Thermal Pain Perception in Adults with Asperger Syndrome

Background:  

Case studies and caregiver reports often describe pain hypo- or insensitivity in individuals with autism spectrum disorders. Diminished or altered observable reactions to pain might have several reasons, including true hyposensitivity but also communication deficits or altered emotional expression in body language or a different understanding of the concept of pain. Experimental studies that assessed pain perception in autism spectrum disorders are rare.

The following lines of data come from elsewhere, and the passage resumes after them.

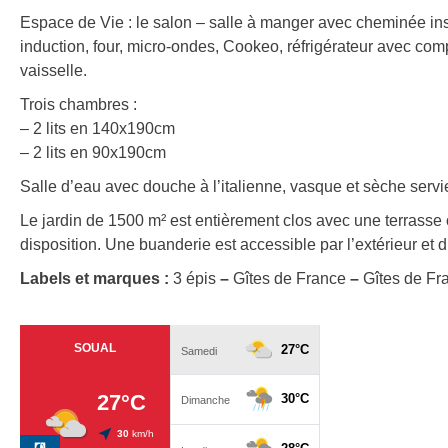
Espace de Vie : le salon – salle à manger avec cheminée ins
induction, four, micro-ondes, Cookeo, réfrigérateur avec compa
vaisselle.
Trois chambres :
– 2 lits en 140x190cm
– 2 lits en 90x190cm
Salle d’eau avec douche à l’italienne, vasque et sèche servie
Le jardin de 1500 m² est entièrement clos avec une terrass
disposition. Une buanderie est accessible par l’extérieur et 
Labels et marques :
3 épis
–
Gîtes de France
–
Gîtes de Fr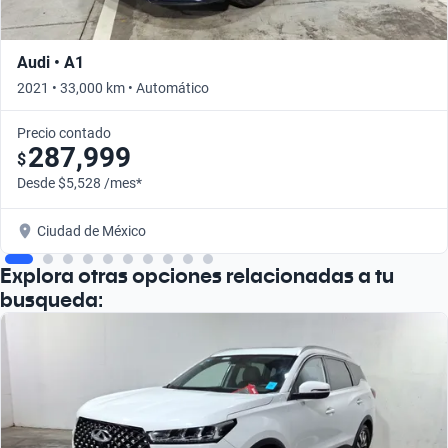
Audi • A1
2021 • 33,000 km • Automático
Precio contado
287,999
$
Desde $5,528 /mes*
Ciudad de México
Explora otras opciones relacionadas a tu
busqueda:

To our knowledge, no study has measured pain thresholds in individuals with autism spectrum disorders empirically yet.

Objectives:  

The aim of our study was to assess objective pain measurements in the thermal domain (absolute temperature thresholds) in individuals with Asperger syndrome and typically developed control participants, and to relate these measures to their subjective pain experience in terms of intensity and quality ratings and verbal attributes at the measured heat levels as well as to autistic personality traits.

Methods:  

Thermal pain onset (TPO - the temperature at which heat perception turns into pain) and thermal pain tolerance (TPT - the temperature at which pain perception is not tolerated any longer) were measured at the volar forearm in 29 adults with Asperger syndrome (AS) and 29 control participants (CG). To prevent injuries, thermal stimulation stopped automatically at a temperature of 52°C. Thermal pain range was calculated as the difference of the mean TPT and TPO. Subjective pain experience was rated at TPO and TPT regarding quality (from neutral to uncomfortable) and intensity (from no pain to maximal self experienced pain) and additionally assessed with the McGill Pain Questionnaire. Autistic personality traits were assessed with Baron-Cohen’s Autism Questionnaire (AQ), Alexithymia was assessed with the Toronto Alexithymia Scale. Performance and verbal IQ were estimated with two tests of the Wechsler Adult Intelligence Scale (WAIS-III). 

Results:  

Thermal pain range was higher in the AS group. Absolute temperature levels of thermal pain onset and thermal pain tolerance did not differ significantly between the two groups. Neither differed the subjective pain intensity and pain quality ratings of the two groups. However, within the AS group, individuals with more pronounced autistic traits (in terms of higher AQ scores) tolerated significantly higher temperatures and rated their subjective pain experience as lower regarding pain intensity and pain quality. The same was observed in AS individuals with higher alexithymia scores, which themselves were highly correlated with the AQ scores. AS individuals with higher AQ scores chose less words on the McGill Pain Questionnaire to describe their pain experience. Over all participants, those with higher IQ estimates showed lower pain quality ratings at pain onset (TPO).

Conclusions:  

Our results could be interpreted as signs of an altered understanding of the concept of pain in individuals with Asperger syndrome especially those more severely affected. The absolute temperature thresholds of thermal pain onset and tolerance did not differ from the not affected control group, indicating intact thermal pain sensitivity.